The Oslo Castle (Akershus Fortress)
If you are spending a day walking around, the castle is a good stop. It is a medieval castle with not much inside. Worth to swing by and keep walking. Not a big deal if you skip.
Oslo Opera House
The Opera House is worth the visit. From an architectural standpoint it is a beautiful building. Worth the visit.
Grünerløkka and Vulkan
These are the hispter artistic neighborhoods that are well worth exploring. More edgy neighboorhoos quickly getting gentrified. Grünerløkka has a main street worth walking around with bars and shops. Vulkan several blocks away and has a post-industrial feel to it. A good lunch plan is to go to the Mathallen Food Hall in Vulkan. It is a nice food hall with a ton of food options.
Dinner and Drinks in Oslo
For dinner we opted for going back to Grünerløkka. We first stopped for a drink at the Territoriet wine bar
. Cozy little wine bar, perfect for a pre-dinner drink. From dinner we went to the Markveien Mat & Vinhus
. The perfect level of good food and not overly fancy. You need to call to make a reservation. From here, we made our way back walking all downtown to the Christiania Teater Hotel
. It was about a 40 minute walk. Fortunately it stopped raining.
Overall thoughts on Oslo
Overall, we were a bit underwhelmed by Oslo. Compared to other european capitals seemed small and on the quiet side. Some neigboorhoods like Grünerløkka and Vulkan were cool, like a mini Berlin. Oslo does not need more than a day on your itinerary.
Day 10 - Fly back home
We woke up got to the airport and flew back home as planned.

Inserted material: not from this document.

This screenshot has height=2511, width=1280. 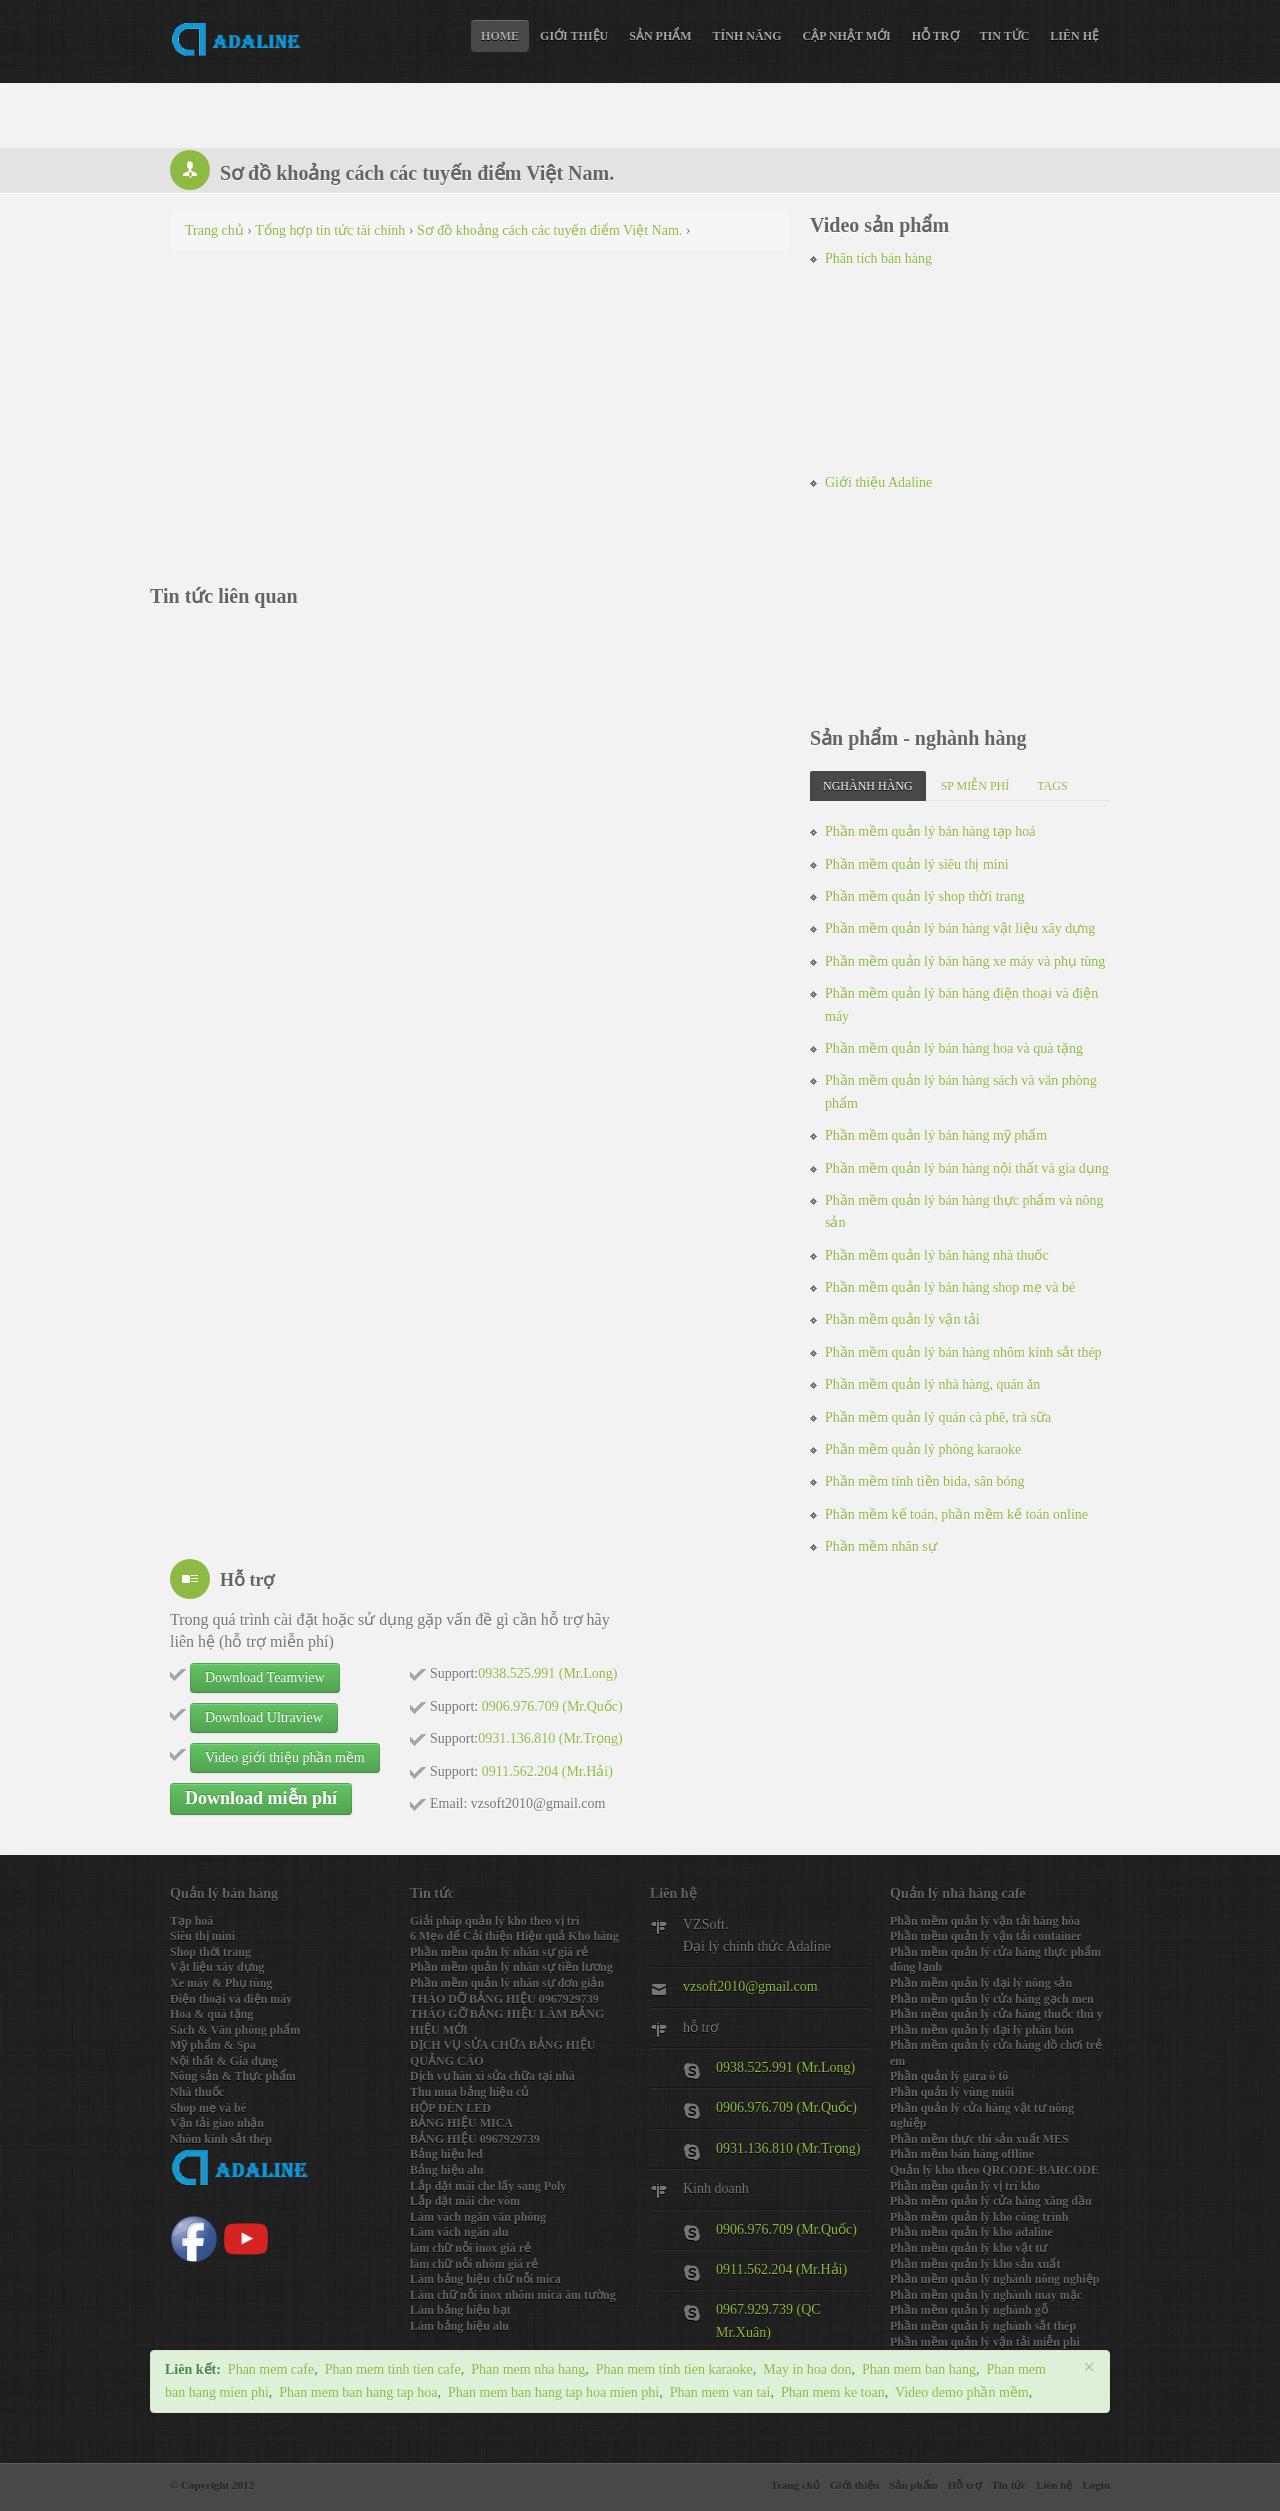 What do you see at coordinates (264, 1717) in the screenshot?
I see `Download Ultraview` at bounding box center [264, 1717].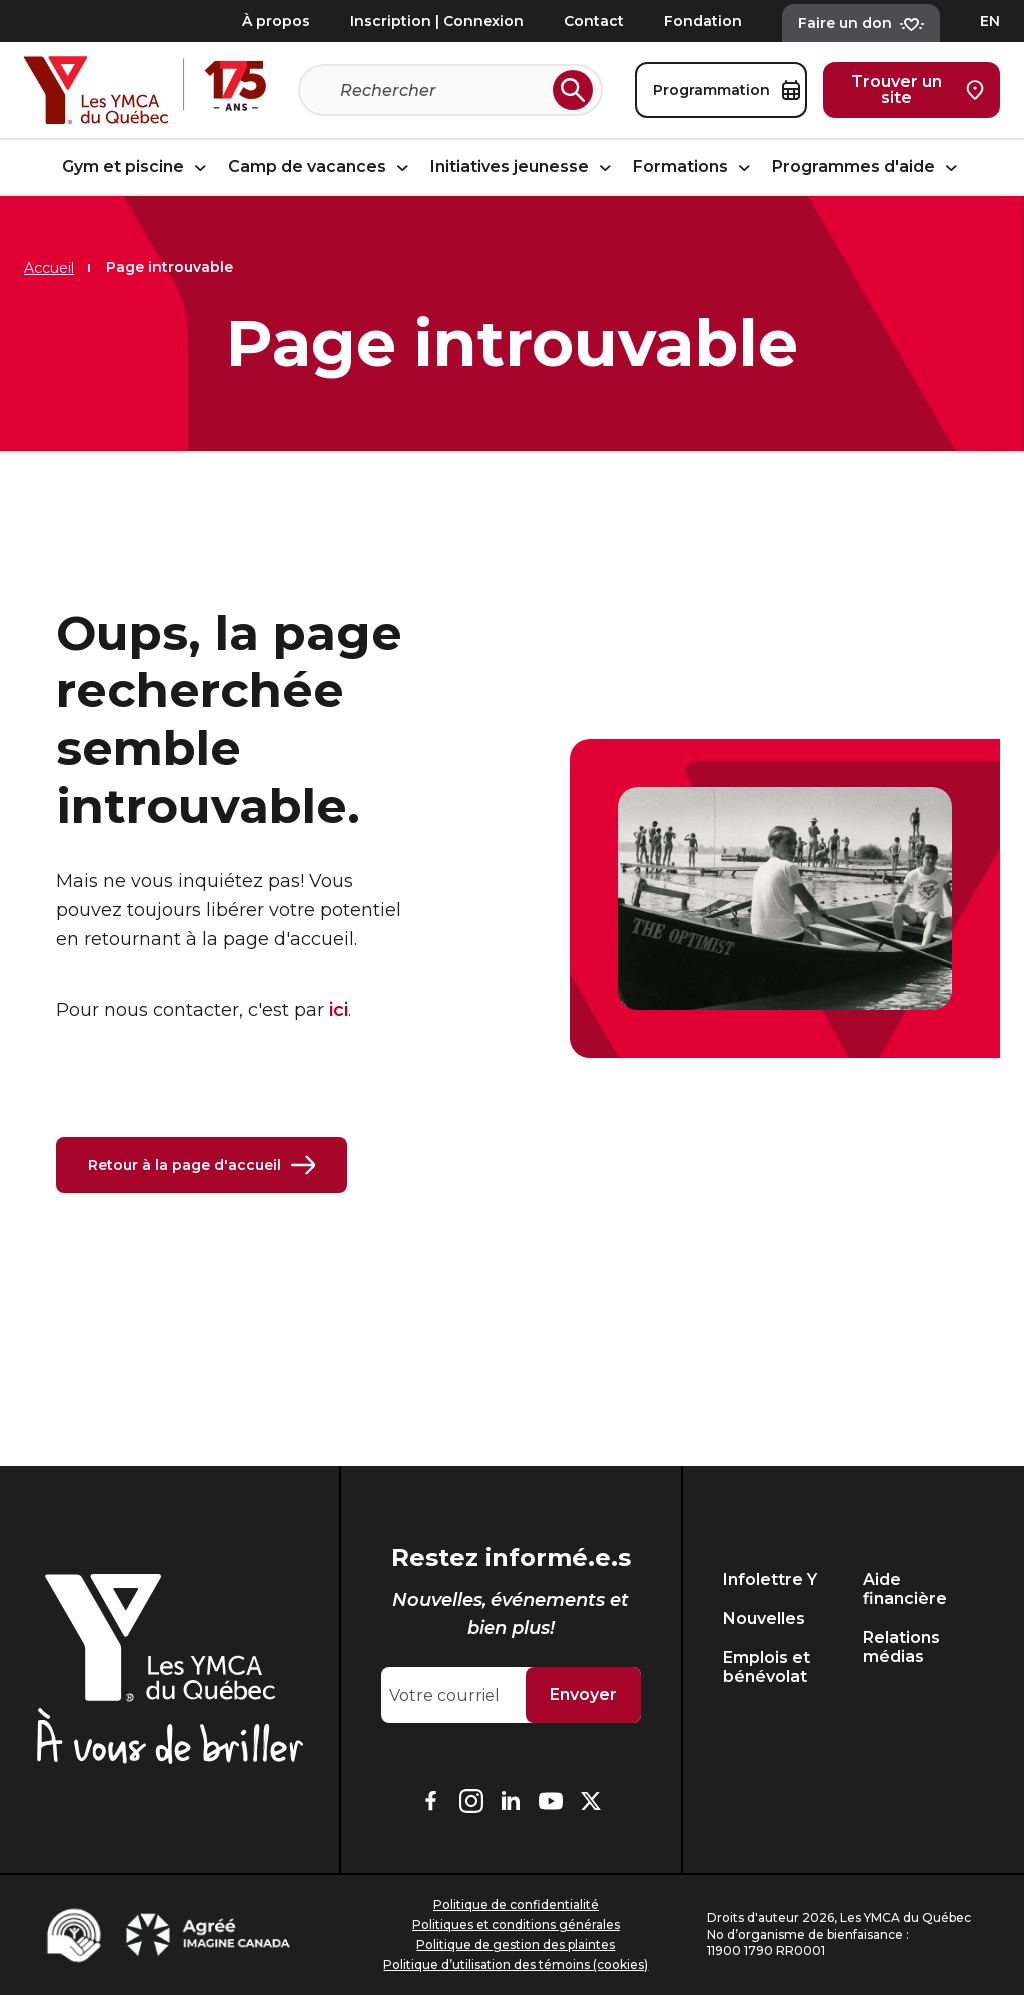  Describe the element at coordinates (764, 1618) in the screenshot. I see `Nouvelles` at that location.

Norway 10 day itinerary Modifications
Our Norway roadtrip was an incredible one. If we were to do it again we'd likely do one big modification.
We would likely remove the entire Atlantic route part. We would remove Kristiansund and Alesund from the the itinerary entirely. Instead, we would spend two more nights in the Olen, Loen, Hjelle area. Not only was one of the most beautiful areas, but also, it had a lot of things to do. One of the things you should look into are the different hikes and kayaking around there. This is also a great base for you to wonder to different places and come back.
We hope you enjoy this Norwayn 10 day itinerary and have a great trip. We hope you enjoy Nowrway as much as we did!